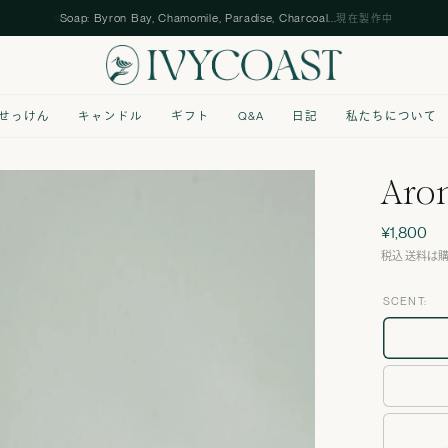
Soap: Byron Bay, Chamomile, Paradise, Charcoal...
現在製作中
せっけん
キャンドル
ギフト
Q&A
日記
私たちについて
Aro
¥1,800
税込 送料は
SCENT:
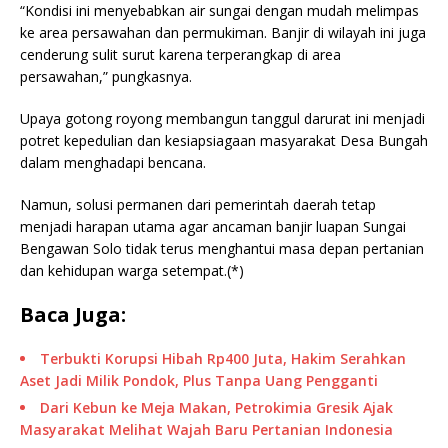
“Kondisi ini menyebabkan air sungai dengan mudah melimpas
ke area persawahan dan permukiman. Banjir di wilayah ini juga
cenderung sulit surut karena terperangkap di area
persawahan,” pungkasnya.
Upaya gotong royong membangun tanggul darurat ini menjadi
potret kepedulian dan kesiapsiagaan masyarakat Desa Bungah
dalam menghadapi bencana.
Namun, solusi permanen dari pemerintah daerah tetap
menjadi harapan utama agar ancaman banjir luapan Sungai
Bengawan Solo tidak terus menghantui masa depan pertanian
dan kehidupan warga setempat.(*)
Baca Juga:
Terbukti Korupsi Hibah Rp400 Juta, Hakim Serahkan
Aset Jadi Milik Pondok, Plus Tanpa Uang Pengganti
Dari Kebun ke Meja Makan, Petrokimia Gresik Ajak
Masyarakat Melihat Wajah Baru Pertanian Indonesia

---

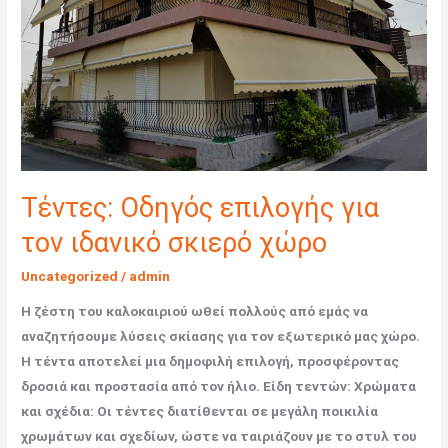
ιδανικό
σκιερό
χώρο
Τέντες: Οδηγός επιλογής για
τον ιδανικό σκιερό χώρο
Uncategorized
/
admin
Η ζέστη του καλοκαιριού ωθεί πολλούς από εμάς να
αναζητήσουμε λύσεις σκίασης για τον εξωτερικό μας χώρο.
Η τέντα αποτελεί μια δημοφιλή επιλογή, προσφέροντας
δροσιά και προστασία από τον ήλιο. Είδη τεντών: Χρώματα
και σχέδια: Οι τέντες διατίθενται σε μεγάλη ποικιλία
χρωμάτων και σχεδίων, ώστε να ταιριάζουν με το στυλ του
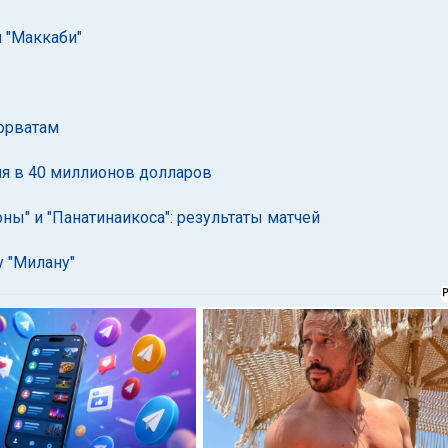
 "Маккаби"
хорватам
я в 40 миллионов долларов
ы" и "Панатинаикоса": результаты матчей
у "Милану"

...

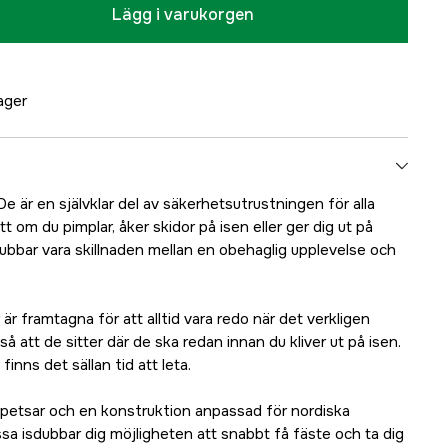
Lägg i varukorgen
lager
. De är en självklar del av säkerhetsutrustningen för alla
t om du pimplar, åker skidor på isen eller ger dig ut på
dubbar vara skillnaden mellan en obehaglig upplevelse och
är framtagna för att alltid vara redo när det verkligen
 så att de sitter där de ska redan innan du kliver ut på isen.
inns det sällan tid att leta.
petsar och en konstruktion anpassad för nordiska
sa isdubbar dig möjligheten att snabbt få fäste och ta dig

[THE PROBLEM]
Your task is to restate, word for word, only those lines above that fall between the line holding "Bengawan Solo tidak" and the line holding "Masyarakat Melihat Wajah", inclusive.

[WRITTEN SOLUTION]
Bengawan Solo tidak terus menghantui masa depan pertanian
dan kehidupan warga setempat.(*)
Baca Juga:
Terbukti Korupsi Hibah Rp400 Juta, Hakim Serahkan
Aset Jadi Milik Pondok, Plus Tanpa Uang Pengganti
Dari Kebun ke Meja Makan, Petrokimia Gresik Ajak
Masyarakat Melihat Wajah Baru Pertanian Indonesia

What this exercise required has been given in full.